As propostas para planos coletivos são particularmente notáveis:

  • Agrupamento Ampliado: O critério de agrupamento de contratos, atualmente limitado a 29 beneficiários, será expandido para até mil vidas nos planos coletivos empresariais e abrangerá a totalidade dos planos coletivos por adesão. Segundo a ANS, a medida tem o objetivo de obter uma maior diluição do risco, resultando em reajustes mais equilibrados.
  • Parâmetros Claros para Reajustes: A agência propõe que as operadoras adotem um único critério para reajuste, seja por índice financeiro ou por sinistralidade, proibindo a acumulação de ambos. Além disso, será estabelecido um percentual mínimo de 75% para sinistralidade no cálculo, visando maior transparência para o consumidor sobre a definição do percentual.
  • Rescisão Contratual: As regras para rescisão de contratos coletivos serão alinhadas às dos contratos de empresário individual. Isso permitirá o cancelamento apenas no aniversário do contrato, com aviso prévio de 60 dias ao beneficiário. O objetivo é assegurar que o contratante tenha tempo suficiente para buscar outras opções de plano de saúde.

Coparticipação e Franquia

A ANS também propõe limites mais claros para coparticipação e franquia:

  • Limite de Coparticipação: Será estabelecido um teto de 30% para coparticipação por procedimento.
  • Limites Financeiros Mensais e Anuais: A coparticipação mensal não poderá exceder 30% do valor da mensalidade, e a anual, 3,6 mensalidades.
  • Procedimentos Não Elegíveis: Será definida uma lista de procedimentos isentos de coparticipação ou franquia, incluindo tratamentos para doenças crônicas, oncologia, hemodiálise e alguns exames preventivos.

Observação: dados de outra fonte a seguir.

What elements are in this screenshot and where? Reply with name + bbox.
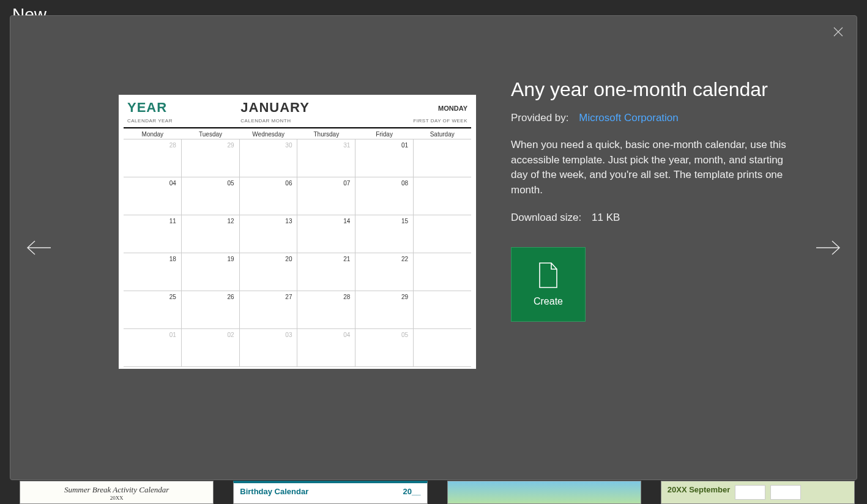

Vendas Online Obrigatórias

Uma das mudanças mais significativas é a obrigatoriedade da venda de planos de saúde online, abrangendo planos individuais/familiares, coletivos por adesão e empresariais firmados por empresário individual. De acordo com a ANS, a intenção é facilitar o acesso dos consumidores a diferentes opções, de forma rápida, e reduzir a seleção de risco.

Revisão Técnica de Planos Individuais/Familiares

A ANS informou que está desenvolvendo uma metodologia para a revisão técnica dos preços de planos individuais/familiares. Um novo normativo, previsto para ser publicado em 2025, definirá os critérios de elegibilidade para solicitação de revisão e as contrapartidas que as operadoras deverão apresentar em caso de deferimento.

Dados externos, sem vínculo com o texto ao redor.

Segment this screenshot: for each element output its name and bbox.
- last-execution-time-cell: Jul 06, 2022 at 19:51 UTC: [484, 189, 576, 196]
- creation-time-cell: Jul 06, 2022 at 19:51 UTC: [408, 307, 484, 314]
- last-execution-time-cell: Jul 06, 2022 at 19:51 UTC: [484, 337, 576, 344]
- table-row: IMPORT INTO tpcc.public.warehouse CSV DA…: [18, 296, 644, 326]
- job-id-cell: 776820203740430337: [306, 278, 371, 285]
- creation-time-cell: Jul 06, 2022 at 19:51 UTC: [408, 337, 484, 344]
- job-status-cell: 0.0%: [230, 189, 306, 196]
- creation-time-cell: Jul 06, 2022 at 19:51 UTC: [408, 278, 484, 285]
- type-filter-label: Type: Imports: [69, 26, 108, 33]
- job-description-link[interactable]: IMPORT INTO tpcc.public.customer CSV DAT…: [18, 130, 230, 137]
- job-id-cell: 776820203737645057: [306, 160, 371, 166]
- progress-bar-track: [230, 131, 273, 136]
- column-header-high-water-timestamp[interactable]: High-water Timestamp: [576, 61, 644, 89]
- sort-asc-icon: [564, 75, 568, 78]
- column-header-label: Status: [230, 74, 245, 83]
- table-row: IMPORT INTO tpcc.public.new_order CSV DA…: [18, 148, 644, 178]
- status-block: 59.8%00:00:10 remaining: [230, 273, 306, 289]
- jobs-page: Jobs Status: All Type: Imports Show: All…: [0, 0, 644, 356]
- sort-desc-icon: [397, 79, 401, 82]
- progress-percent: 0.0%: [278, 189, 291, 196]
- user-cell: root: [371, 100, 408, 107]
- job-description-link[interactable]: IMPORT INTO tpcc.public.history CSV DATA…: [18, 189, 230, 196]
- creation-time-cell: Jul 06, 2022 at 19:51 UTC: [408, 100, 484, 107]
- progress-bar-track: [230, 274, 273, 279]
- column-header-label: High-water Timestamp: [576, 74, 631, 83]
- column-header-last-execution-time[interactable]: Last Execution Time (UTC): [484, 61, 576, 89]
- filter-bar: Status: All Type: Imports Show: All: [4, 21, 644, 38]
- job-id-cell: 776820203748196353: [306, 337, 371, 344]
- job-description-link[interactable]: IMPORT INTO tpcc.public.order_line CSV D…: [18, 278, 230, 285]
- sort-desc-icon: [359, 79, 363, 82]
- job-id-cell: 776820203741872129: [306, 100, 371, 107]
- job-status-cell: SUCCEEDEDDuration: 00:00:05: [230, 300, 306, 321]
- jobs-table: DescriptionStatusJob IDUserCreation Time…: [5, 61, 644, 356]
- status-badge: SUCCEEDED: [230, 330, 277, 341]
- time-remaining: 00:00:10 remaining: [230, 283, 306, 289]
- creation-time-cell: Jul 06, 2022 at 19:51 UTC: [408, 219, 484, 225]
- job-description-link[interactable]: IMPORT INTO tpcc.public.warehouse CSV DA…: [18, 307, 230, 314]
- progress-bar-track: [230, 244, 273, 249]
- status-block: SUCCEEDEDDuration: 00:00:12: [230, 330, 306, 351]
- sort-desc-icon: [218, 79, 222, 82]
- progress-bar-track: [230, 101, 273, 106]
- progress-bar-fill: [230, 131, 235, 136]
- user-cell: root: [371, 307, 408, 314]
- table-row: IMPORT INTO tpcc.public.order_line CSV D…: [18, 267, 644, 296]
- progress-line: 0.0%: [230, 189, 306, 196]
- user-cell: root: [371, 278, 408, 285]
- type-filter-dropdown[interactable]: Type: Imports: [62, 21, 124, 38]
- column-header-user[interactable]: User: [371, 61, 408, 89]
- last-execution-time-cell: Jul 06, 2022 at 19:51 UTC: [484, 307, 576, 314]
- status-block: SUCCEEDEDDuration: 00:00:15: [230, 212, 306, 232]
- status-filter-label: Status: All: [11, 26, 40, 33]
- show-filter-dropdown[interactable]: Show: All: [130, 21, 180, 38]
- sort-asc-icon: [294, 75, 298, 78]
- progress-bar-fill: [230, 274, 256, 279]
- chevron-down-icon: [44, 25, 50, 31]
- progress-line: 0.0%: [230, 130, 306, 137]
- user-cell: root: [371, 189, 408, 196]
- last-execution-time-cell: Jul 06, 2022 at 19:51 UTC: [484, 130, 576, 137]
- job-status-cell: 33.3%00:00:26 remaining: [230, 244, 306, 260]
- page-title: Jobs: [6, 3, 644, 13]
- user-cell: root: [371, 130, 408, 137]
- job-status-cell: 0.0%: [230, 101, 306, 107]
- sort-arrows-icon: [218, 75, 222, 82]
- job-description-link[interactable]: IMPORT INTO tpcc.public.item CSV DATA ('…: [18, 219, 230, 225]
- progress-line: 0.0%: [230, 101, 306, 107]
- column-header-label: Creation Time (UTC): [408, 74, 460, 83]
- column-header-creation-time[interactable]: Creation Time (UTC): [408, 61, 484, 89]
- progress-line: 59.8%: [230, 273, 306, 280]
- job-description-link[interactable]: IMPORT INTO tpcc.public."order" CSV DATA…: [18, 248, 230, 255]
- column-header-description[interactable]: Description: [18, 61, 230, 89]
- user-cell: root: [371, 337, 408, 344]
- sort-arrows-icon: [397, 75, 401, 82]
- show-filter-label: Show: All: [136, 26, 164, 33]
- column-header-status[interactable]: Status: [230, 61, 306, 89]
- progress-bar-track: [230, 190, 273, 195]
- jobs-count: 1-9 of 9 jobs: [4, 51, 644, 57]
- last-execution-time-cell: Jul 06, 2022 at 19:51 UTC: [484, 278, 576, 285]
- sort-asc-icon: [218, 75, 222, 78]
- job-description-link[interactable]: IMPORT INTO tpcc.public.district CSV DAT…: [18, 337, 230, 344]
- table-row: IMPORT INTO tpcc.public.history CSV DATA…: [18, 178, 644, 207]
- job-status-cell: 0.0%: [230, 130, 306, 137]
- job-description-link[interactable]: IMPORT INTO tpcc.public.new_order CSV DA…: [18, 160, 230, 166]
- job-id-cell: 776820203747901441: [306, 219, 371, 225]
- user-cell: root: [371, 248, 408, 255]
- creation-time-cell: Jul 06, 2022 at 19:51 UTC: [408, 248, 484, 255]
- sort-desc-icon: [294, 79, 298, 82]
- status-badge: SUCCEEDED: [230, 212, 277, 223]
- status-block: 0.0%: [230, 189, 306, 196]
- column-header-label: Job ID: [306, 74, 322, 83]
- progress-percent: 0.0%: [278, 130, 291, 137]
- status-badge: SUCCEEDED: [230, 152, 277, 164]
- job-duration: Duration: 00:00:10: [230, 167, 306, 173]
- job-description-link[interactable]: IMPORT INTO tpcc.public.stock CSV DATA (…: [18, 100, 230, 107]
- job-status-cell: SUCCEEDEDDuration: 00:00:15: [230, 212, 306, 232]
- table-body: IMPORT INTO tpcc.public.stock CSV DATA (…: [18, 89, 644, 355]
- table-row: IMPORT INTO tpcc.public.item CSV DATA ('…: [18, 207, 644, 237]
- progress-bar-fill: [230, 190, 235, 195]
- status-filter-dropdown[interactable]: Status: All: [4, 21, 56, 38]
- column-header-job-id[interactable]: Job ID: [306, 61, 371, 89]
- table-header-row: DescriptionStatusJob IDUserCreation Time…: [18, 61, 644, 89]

Próximos Passos e Consulta Pública

A agência reguladora também detalhou o cronograma dos próximos passos: as propostas serão transformadas em normativas e colocadas em consulta pública por 45 dias, de 19 de dezembro de 2024 a 3 de fevereiro de 2025. Após esse período, serão realizadas audiências públicas nos dias 28 e 29 de janeiro de 2025, com turnos dedicados a cada um dos quatro temas propostos. A ANS prevê que, ao final deste processo, as novas regras regulatórias sejam aprovadas e publicadas.

As novas medidas propostas pela ANS visam trazer mais transparência, equilíbrio e facilidade de acesso ao mercado de planos de saúde, impactando diretamente consumidores e operadoras.